When Lori Planson approached Mountain Brook Gymnastics about her daughter, Emma, taking gymnastics, the gym’s staff didn’t hesitate to say yes. It didn’t matter to the coaches and board of directors that Emma was blind.

“When she came to me, it wasn’t a question of if we would teach Emma but of how was the best way to go about it,” board of directors vice president Chantal McManus said.

Emma, a kindergartner who attends public school, was born with Bilaterial Microphthalmia. She wears prosthetic eyes with a clear pupil, which allow her to use her residual vision.

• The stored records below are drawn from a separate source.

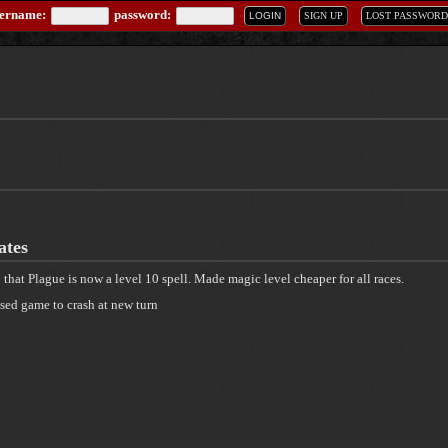
sername:
password:
LOGIN
SIGN UP
LOST PASSWORD
ates
o that Plague is now a level 10 spell. Made magic level cheaper for all races.
sed game to crash at new turn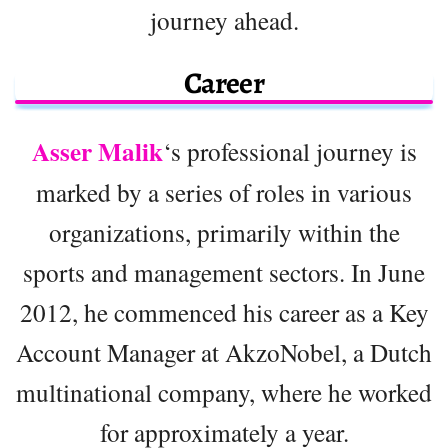
journey ahead.
Career
Asser Malik
‘s professional journey is
marked by a series of roles in various
organizations, primarily within the
sports and management sectors. In June
2012, he commenced his career as a Key
Account Manager at AkzoNobel, a Dutch
multinational company, where he worked
for approximately a year.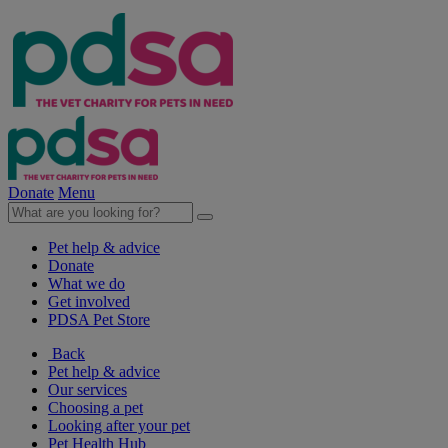
Donate
Menu
Pet help & advice
Donate
What we do
Get involved
PDSA Pet Store
Back
Pet help & advice
Our services
Choosing a pet
Looking after your pet
Pet Health Hub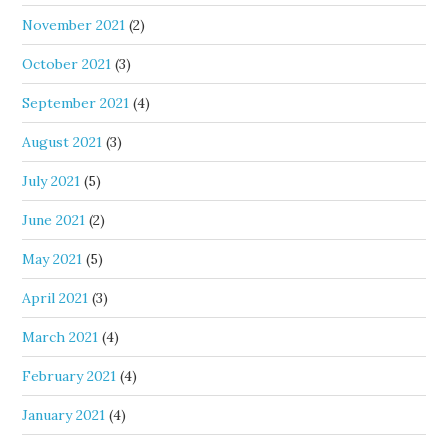
November 2021
(2)
October 2021
(3)
September 2021
(4)
August 2021
(3)
July 2021
(5)
June 2021
(2)
May 2021
(5)
April 2021
(3)
March 2021
(4)
February 2021
(4)
January 2021
(4)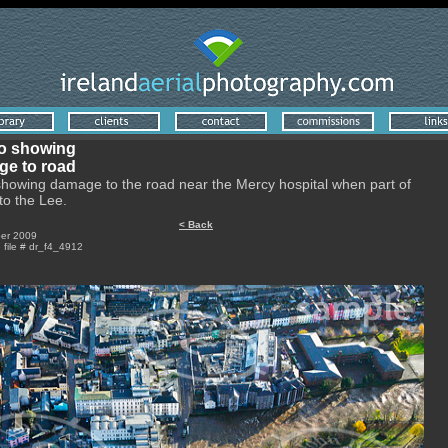
to showing
ge to road
showing damage to the road near the Mercy hospital when part of
nto the Lee.
ra; Digital
< Back
er 2009
e file # dr_f4_4912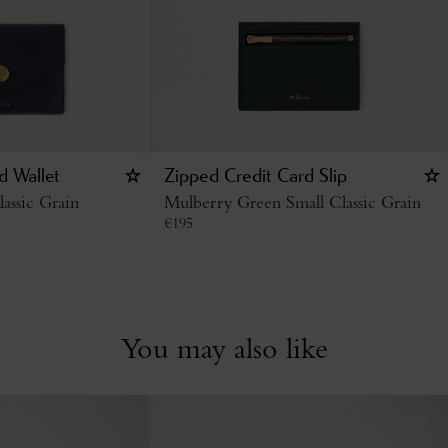
d Wallet
Zipped Credit Card Slip
assic Grain
Mulberry Green Small Classic Grain
€
195
You may also like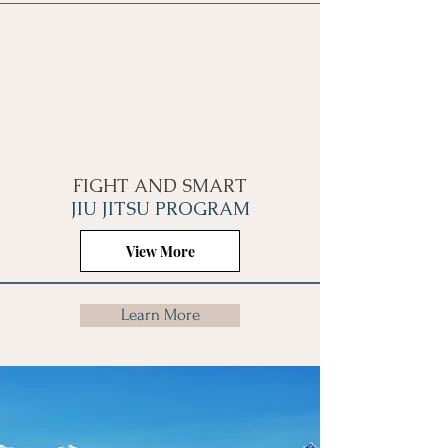
FIGHT AND SMART
JIU JITSU PROGRAM
View More
Learn More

Just as Emma learns Braille and other non-visual methods at school, she learns gymnastics through auditory and tactile methods.

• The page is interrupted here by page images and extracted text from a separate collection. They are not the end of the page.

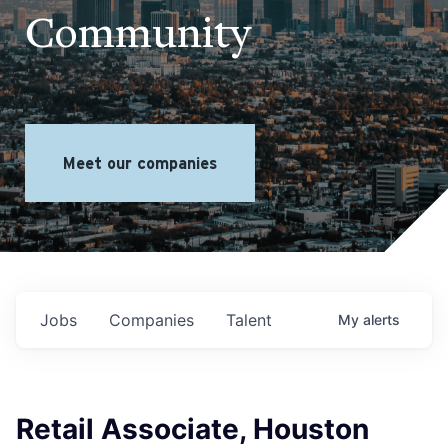
Community
Meet our companies
Jobs
Companies
Talent
My
alerts
Retail Associate, Houston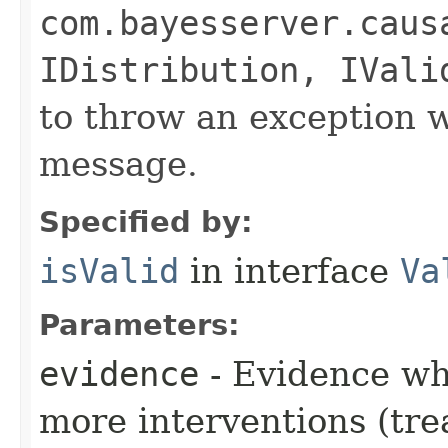
com.bayesserver.caus
IDistribution, IVali
to throw an exception w
message.
Specified by:
isValid
in interface
Va
Parameters:
evidence
- Evidence wh
more interventions (tre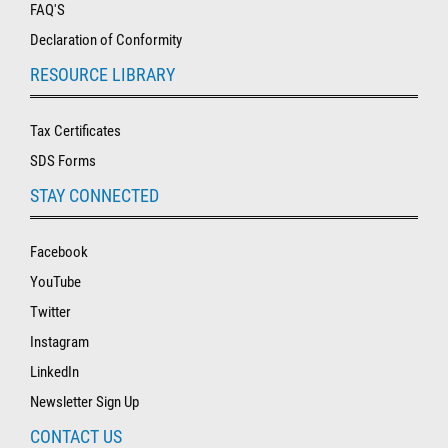
FAQ'S
Declaration of Conformity
RESOURCE LIBRARY
Tax Certificates
SDS Forms
STAY CONNECTED
Facebook
YouTube
Twitter
Instagram
LinkedIn
Newsletter Sign Up
CONTACT US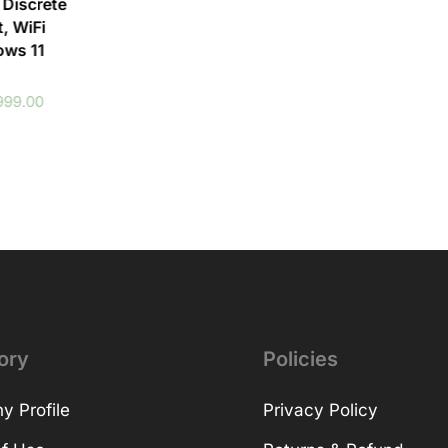
 Discrete
, WiFi
ows 11
999.00
ory
Policies
 Profile
Privacy Policy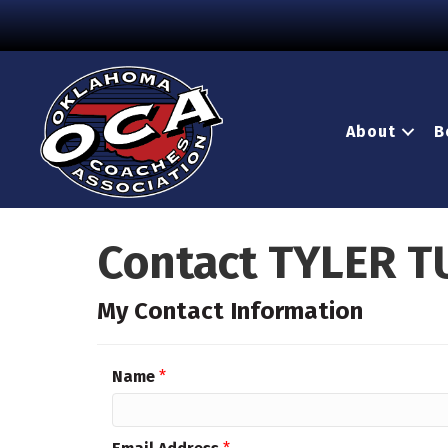
About
B
Contact TYLER T
My Contact Information
Name
*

Often gymnastics skills are taught to children by visually modeling them, but Emma must learn by repetition so that she can develop muscle memory for the positions.

In order to best teach Emma, the gym consulted with a teacher for the visually impaired as well as a cheernastics gymnast who is blind. Leila Owen, a gymnastics coach with 25 years of experience, started showing Emma how she should interpret words like “vault” and “backbend” in private lessons.

“Even the first time she just grabbed a bar with her hands and hung on was exciting for her,” McManus said. “It seems a very simple thing, but it is one that you wouldn’t know about if you hadn’t seen it. Gymnastics has opened up a whole new venue of life experiences for Emma.”

Gymnastics will also help Emma strengthen her upper body, which is often weak in people who are blind.

In June, Emma began to learn with a class of six other beginner gymnasts her age with an additional coach to provide verbal and tactile instruction for her.

Hailey McManus, McManus’ daughter who is a senior at Mountain Brook High School and has been a gymnast since age three, assists Emma during class. Emma holds Hailey’s arm so she can move from place to place in the gym. This human guide allows her to move around the gym safely without a white cane.

All the gymnasts get a sticker for a job well done at the end of a class. For Emma’s class, stickers are tactile with smiley faces with raised lines or a print/Braille word.

Hailey has been planning to become a vision teacher like her mom, so working with Emma is a learning ground for her too. Because there are few vision teachers in the U.S., having a second generation of people like Hailey has generated a lot of excitement in the profession.

This fall another child with low vision began attending a Mommy and Me class at Mountain Brook Gymnastics, and according to McManus, she absolutely loves it.

Having a gym open to readily teaching all children is exactly what McManus had hoped for.